It is important to understand the value of empathy and incorporate it into your team’s communication style. Empathy may not be a traditional technical skill, but it’s an essential tool in promoting effective communication and achieving success in Agile environments.

Incorporating empathy into your team’s communication style doesn’t have to be difficult. Simple practices such as encouraging team members to share their feelings and perspectives, or incorporating empathy-building activities into your team dynamic, can go a long way in promoting a more empathetic and effective team. So why not give it a try and see the positive impact it can have on your Agile team’s communication and success.

Building a High-Performance Team

In the book, The Wisdom of Teams, Jon Katzenbach and Douglas Smith define a team as “a small number of people with complementary skills who are committed to a common purpose, performance goals, and approach for which they hold themselves mutually accountable.” There are some valuable aspects of this definition that are worth discussing. First, note that teams are described here as generally “small.” Keeping a team small (12 or fewer members) allows team members to develop better relationships and communicate more directly.

Second, team members have “complementary skills.” While individual team members may not possess all the skills required to complete a project on their own, the team collectively has the necessary skills. This could mean the team consists of specialists who all own their roles in the project, but agile methods also promote the use of generalizing specialists (multi-skilled individuals who can readily move between roles). Generalizing specialists with cross-functional skills can perform many different tasks on projects and can help smooth resourcing peaks and troughs.

Third, teams are defined as being “committed to a common purpose.” This means team members are aligned with a project goal that supersedes their personal agendas. Teams also share common “performance goals” and a common “approach.” In other words, team members are in alignment (if not always in agreement) as to how the goals will be measured and how the team should go about the work. Finally, there’s the idea that team members “hold themselves mutually accountable.” In other words, the team has shared ownership of the outcome of the project.

High-performance team

Many people have researched how we build high-performing teams, including Carl Larson and Frank LaFasto, authors of the book Teamwork. Larson and LaFasto interviewed a wide range of teams, including the space shuttle Challenger investigation team and executive management teams, and discovered a surprising consistency in the characteristics of effective teams. In their book, the authors explored the eight properties of successful teams and examined priorities in building a high-performance team. The following guidelines are influenced by their research:

  • Create a shared vision for the team: Doing so enables the team to make faster decisions and builds trust.
  • Set realistic goals: We should set people up to succeed, not fail, so goals need to be achievable. 
  • Limit team size to 12 or fewer members: Small teams communicate better and can support tacit (unwritten) knowledge. 
  • Build a sense of team identity: Having a team identity helps increase each team member’s loyalty to the team and their support for other team members.
  • Provide strong leadership: Leaders should be there to point out the way, and then let the team own the mission. 

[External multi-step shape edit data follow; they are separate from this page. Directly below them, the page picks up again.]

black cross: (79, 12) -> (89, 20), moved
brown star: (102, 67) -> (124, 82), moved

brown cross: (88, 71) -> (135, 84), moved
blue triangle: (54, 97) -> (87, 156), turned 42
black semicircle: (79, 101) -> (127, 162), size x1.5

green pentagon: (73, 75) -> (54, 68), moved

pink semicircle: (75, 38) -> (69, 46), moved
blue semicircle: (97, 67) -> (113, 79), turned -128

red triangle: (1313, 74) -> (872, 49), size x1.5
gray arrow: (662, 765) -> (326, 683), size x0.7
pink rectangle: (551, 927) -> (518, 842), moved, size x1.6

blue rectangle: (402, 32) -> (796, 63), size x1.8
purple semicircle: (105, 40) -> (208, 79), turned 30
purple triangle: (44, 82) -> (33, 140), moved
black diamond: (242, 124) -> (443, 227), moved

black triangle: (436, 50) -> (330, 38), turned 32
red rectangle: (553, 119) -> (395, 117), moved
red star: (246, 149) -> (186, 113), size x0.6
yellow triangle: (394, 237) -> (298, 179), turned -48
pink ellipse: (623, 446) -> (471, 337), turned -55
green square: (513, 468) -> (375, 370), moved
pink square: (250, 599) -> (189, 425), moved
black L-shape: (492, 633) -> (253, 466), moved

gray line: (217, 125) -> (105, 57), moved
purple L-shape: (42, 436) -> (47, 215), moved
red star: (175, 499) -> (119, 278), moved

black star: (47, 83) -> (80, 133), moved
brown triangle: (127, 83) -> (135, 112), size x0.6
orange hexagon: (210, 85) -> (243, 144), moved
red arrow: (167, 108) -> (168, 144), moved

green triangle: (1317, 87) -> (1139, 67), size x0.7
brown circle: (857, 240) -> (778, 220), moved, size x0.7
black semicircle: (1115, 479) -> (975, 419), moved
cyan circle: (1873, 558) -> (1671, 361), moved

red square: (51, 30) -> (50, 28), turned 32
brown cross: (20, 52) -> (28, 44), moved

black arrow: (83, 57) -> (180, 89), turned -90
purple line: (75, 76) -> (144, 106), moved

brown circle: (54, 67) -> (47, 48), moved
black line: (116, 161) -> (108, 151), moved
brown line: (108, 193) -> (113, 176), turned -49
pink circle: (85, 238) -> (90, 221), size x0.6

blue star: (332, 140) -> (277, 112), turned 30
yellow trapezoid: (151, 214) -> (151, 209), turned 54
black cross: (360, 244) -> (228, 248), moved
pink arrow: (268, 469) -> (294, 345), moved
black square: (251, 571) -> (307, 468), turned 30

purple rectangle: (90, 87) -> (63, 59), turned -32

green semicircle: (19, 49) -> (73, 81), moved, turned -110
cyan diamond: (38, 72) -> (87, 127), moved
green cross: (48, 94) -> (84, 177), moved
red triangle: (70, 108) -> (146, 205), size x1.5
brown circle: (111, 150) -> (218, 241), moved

Lyssa Adkins, an author of Coaching Agile Teams, has also explored the concept of a high-performance team and identified the following characteristics of such teams:

  1. They are self-organizing, rather than role- or title-based.
  2. They are empowered to make decisions.
  3. They truly believe that as a team they can solve any problem.
  4. They are committed to team success vs. success at any cost.
  5. The team owns its decisions and commitments.
  6. Trust, vs. fear or anger, motivates them.
  7. They are consensus-driven, with full divergence and then convergence.
  8. And they live in a world of constant constructive disagreement

Let’s look at these characteristics in more detail. Members of self-organizingempowered teams are freed from command-and-control management and can use their own knowledge to determine how best to do their job. Empowering teams enables organizations to tap into people’s natural ability to manage complexity. We manage complexity every day, by juggling our work life, home life, e-mails, phone calls, and appointments. Organizations often fail to capitalize on this ability when it comes to executing project tasks, however. Instead of presenting team members with a number of items that have to be accomplished, they present a set of ordered tasks that, in reality, might best be done in a different way. Allowing teams to self-organize enables us to use the individual complexity management skills that we all have.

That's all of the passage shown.